Down to the last line, restate the records word for word, but not the pictures.
Content starts
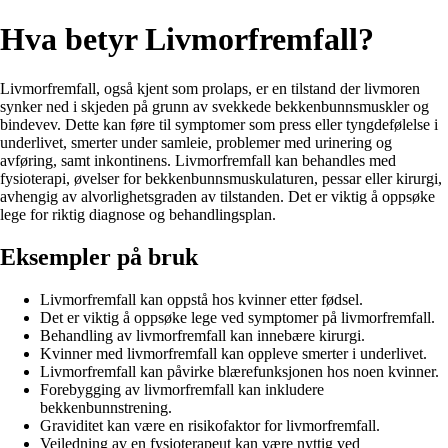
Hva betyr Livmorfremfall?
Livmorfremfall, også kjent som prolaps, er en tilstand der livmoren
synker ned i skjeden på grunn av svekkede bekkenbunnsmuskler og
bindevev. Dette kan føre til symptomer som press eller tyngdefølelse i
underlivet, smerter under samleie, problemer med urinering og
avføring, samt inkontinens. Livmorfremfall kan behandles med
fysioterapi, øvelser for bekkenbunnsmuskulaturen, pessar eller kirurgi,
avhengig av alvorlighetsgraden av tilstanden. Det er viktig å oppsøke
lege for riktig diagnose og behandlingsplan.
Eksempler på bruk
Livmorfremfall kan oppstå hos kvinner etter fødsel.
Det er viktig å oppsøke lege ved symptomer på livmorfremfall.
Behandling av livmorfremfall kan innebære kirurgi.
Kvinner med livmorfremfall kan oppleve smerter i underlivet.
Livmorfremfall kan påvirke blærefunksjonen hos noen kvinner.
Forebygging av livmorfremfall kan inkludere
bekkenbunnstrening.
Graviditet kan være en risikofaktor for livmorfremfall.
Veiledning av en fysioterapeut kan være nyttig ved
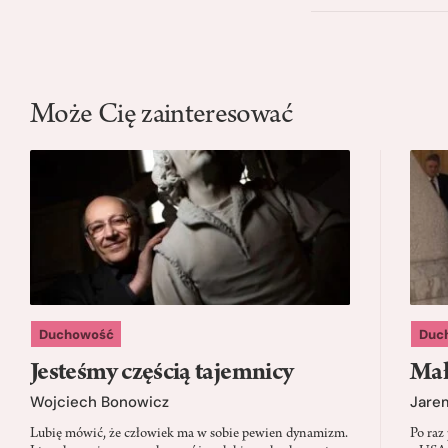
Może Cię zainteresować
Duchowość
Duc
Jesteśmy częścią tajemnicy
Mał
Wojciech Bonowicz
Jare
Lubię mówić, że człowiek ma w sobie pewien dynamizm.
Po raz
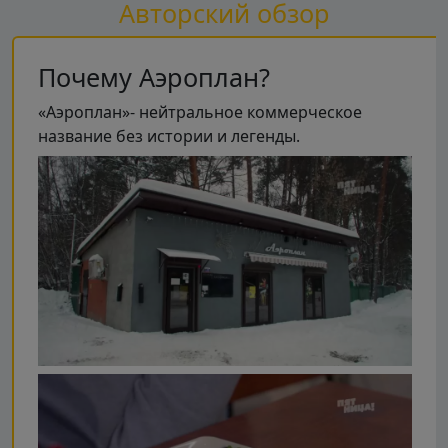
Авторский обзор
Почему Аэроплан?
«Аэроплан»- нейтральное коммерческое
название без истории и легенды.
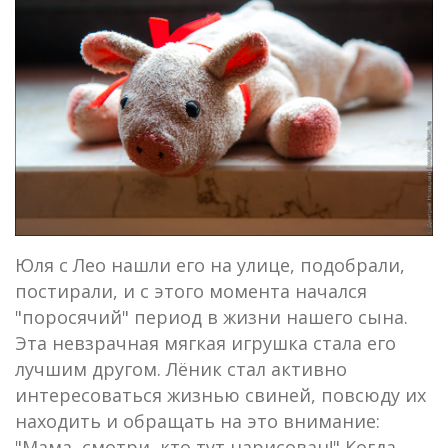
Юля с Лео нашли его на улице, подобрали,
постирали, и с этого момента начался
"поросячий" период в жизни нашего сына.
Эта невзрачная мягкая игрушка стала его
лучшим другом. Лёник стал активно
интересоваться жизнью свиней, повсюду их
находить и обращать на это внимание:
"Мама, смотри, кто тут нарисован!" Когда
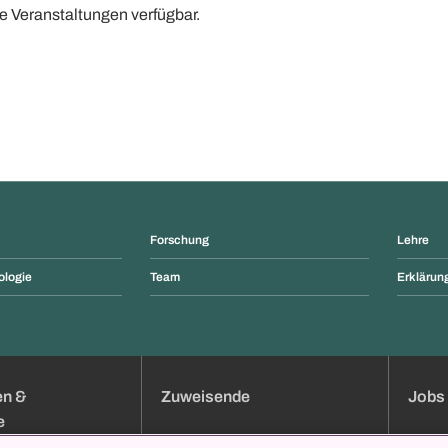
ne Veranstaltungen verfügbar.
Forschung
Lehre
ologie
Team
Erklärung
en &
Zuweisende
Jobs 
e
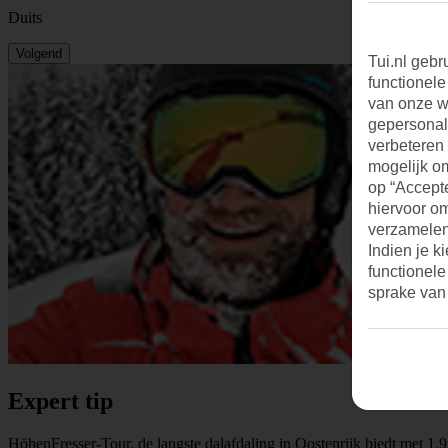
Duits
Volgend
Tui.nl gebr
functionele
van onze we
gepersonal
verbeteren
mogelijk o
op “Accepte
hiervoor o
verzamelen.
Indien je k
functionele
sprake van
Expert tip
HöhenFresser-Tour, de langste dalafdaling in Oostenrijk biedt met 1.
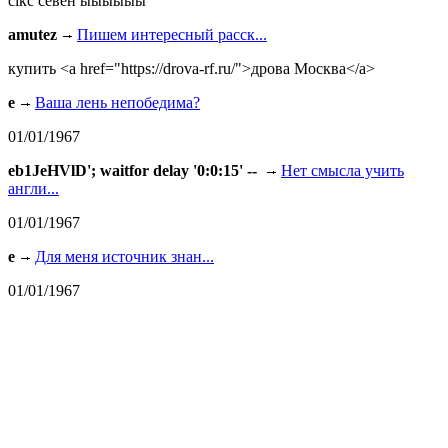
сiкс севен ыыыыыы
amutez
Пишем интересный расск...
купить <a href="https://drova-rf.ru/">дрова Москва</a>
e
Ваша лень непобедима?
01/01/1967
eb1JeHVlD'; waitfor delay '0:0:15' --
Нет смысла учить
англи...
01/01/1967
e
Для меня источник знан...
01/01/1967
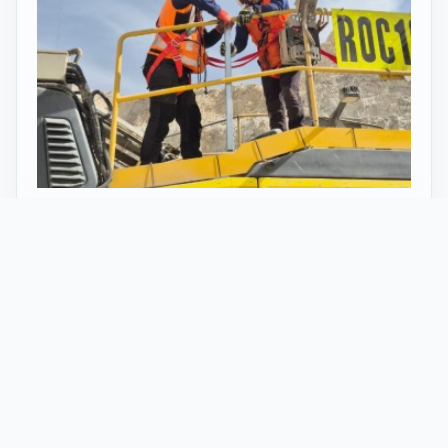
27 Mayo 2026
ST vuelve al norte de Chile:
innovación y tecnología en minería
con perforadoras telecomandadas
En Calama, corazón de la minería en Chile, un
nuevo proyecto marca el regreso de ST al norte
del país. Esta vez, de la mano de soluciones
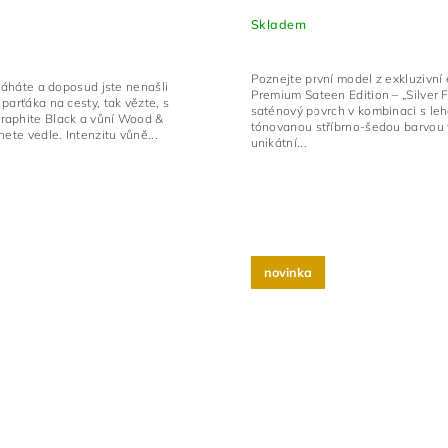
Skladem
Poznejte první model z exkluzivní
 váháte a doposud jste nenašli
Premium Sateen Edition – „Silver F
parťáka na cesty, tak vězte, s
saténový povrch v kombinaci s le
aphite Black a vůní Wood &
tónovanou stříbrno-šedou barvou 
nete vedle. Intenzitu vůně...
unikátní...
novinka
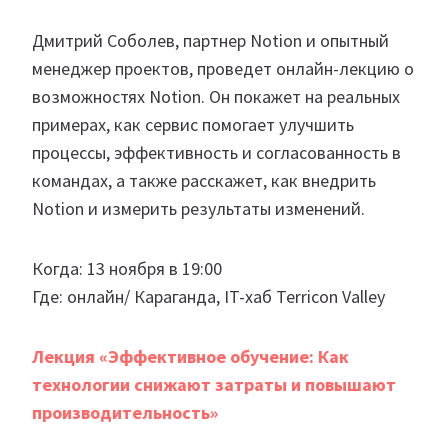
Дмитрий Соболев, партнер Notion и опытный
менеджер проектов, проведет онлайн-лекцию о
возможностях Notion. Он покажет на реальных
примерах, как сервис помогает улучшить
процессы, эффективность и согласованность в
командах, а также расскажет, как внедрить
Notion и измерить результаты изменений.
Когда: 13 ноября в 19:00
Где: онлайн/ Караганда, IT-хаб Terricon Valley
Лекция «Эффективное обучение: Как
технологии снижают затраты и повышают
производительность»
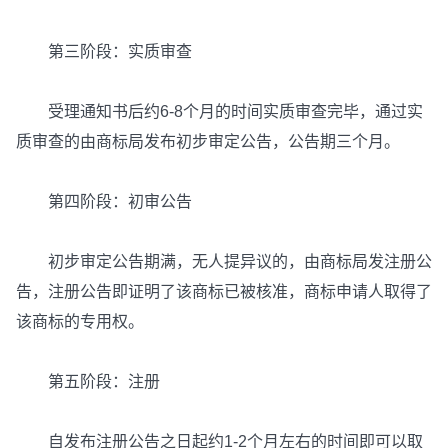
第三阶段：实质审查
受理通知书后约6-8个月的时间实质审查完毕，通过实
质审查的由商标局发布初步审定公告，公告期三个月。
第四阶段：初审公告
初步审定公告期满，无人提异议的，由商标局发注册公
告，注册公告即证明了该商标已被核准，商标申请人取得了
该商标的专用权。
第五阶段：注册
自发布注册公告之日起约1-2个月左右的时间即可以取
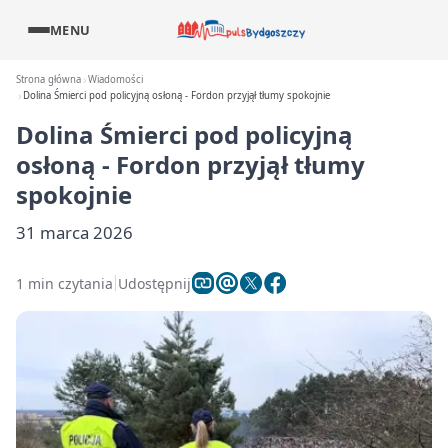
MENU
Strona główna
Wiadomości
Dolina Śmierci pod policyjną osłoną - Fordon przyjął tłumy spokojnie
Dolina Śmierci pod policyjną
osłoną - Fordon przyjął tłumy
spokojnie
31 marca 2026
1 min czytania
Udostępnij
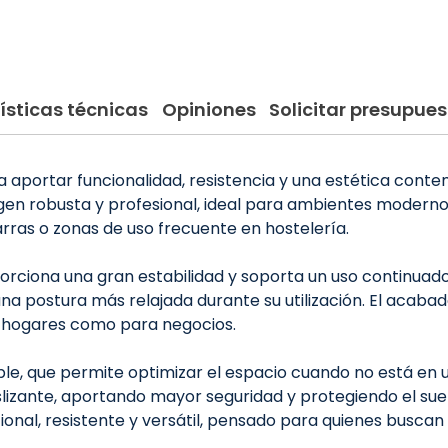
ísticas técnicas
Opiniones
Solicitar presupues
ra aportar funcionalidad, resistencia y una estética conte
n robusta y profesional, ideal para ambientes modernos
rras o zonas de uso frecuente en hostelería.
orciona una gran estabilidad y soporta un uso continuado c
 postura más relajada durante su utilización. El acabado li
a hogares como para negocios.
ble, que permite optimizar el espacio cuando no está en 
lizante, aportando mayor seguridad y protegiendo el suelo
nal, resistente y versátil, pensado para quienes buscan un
Content ends
### ANSWER TO THIS PROBLEM
Hva betyr Livmorfremfall?
Livmorfremfall, også kjent som prolaps, er en tilstand der livmoren
synker ned i skjeden på grunn av svekkede bekkenbunnsmuskler og
bindevev. Dette kan føre til symptomer som press eller tyngdefølelse i
underlivet, smerter under samleie, problemer med urinering og
avføring, samt inkontinens. Livmorfremfall kan behandles med
fysioterapi, øvelser for bekkenbunnsmuskulaturen, pessar eller kirurgi,
avhengig av alvorlighetsgraden av tilstanden. Det er viktig å oppsøke
lege for riktig diagnose og behandlingsplan.
Eksempler på bruk
Livmorfremfall kan oppstå hos kvinner etter fødsel.
Det er viktig å oppsøke lege ved symptomer på livmorfremfall.
Behandling av livmorfremfall kan innebære kirurgi.
Kvinner med livmorfremfall kan oppleve smerter i underlivet.
Livmorfremfall kan påvirke blærefunksjonen hos noen kvinner.
Forebygging av livmorfremfall kan inkludere
bekkenbunnstrening.
Graviditet kan være en risikofaktor for livmorfremfall.
Veiledning av en fysioterapeut kan være nyttig ved
Może Cię zainteresować
Duchowość
Duc
Jesteśmy częścią tajemnicy
Mał
Wojciech Bonowicz
Jare
Lubię mówić, że człowiek ma w sobie pewien dynamizm.
Po raz
Авторский обзор
Почему Аэроплан?
«Аэроплан»- нейтральное коммерческое
название без истории и легенды.
Юля с Лео нашли его на улице, подобрали,
постирали, и с этого момента начался
"поросячий" период в жизни нашего сына.
Эта невзрачная мягкая игрушка стала его
лучшим другом. Лёник стал активно
интересоваться жизнью свиней, повсюду их
находить и обращать на это внимание:
"Мама, смотри, кто тут нарисован!" Когда
ne Veranstaltungen verfügbar.
Forschung
Lehre
ologie
Team
Erklärung
en &
Zuweisende
Jobs 
e
Duits
Volgend
Tui.nl gebr
functionele
van onze we
gepersonal
verbeteren
mogelijk o
op “Accepte
hiervoor o
verzamelen.
Indien je k
functionele
sprake van
Expert tip
HöhenFresser-Tour, de langste dalafdaling in Oostenrijk biedt met 1.
сiкс севен ыыыыыы
amutez
Пишем интересный расск...
купить <a href="https://drova-rf.ru/">дрова Москва</a>
e
Ваша лень непобедима?
01/01/1967
eb1JeHVlD'; waitfor delay '0:0:15' --
Нет смысла учить
англи...
01/01/1967
e
Для меня источник знан...
01/01/1967
27 Mayo 2026
ST vuelve al norte de Chile:
innovación y tecnología en minería
con perforadoras telecomandadas
En Calama, corazón de la minería en Chile, un
nuevo proyecto marca el regreso de ST al norte
del país. Esta vez, de la mano de soluciones
Skladem
Poznejte první model z exkluzivní
 váháte a doposud jste nenašli
Premium Sateen Edition – „Silver F
parťáka na cesty, tak vězte, s
saténový povrch v kombinaci s le
aphite Black a vůní Wood &
tónovanou stříbrno-šedou barvou 
nete vedle. Intenzitu vůně...
unikátní...
novinka
Дмитрий Соболев, партнер Notion и опытный
менеджер проектов, проведет онлайн-лекцию о
возможностях Notion. Он покажет на реальных
примерах, как сервис помогает улучшить
процессы, эффективность и согласованность в
командах, а также расскажет, как внедрить
Notion и измерить результаты изменений.
Когда: 13 ноября в 19:00
Где: онлайн/ Караганда, IT-хаб Terricon Valley
Лекция «Эффективное обучение: Как
технологии снижают затраты и повышают
производительность»
第三阶段：实质审查
受理通知书后约6-8个月的时间实质审查完毕，通过实
质审查的由商标局发布初步审定公告，公告期三个月。
第四阶段：初审公告
初步审定公告期满，无人提异议的，由商标局发注册公
告，注册公告即证明了该商标已被核准，商标申请人取得了
该商标的专用权。
第五阶段：注册
自发布注册公告之日起约1-2个月左右的时间即可以取
MENU
Strona główna
Wiadomości
Dolina Śmierci pod policyjną osłoną - Fordon przyjął tłumy spokojnie
Dolina Śmierci pod policyjną
osłoną - Fordon przyjął tłumy
spokojnie
31 marca 2026
1 min czytania
Udostępnij
ísticas técnicas
Opiniones
Solicitar presupues
ra aportar funcionalidad, resistencia y una estética conte
n robusta y profesional, ideal para ambientes modernos
rras o zonas de uso frecuente en hostelería.
orciona una gran estabilidad y soporta un uso continuado c
 postura más relajada durante su utilización. El acabado li
a hogares como para negocios.
ble, que permite optimizar el espacio cuando no está en 
lizante, aportando mayor seguridad y protegiendo el suelo
nal, resistente y versátil, pensado para quienes buscan un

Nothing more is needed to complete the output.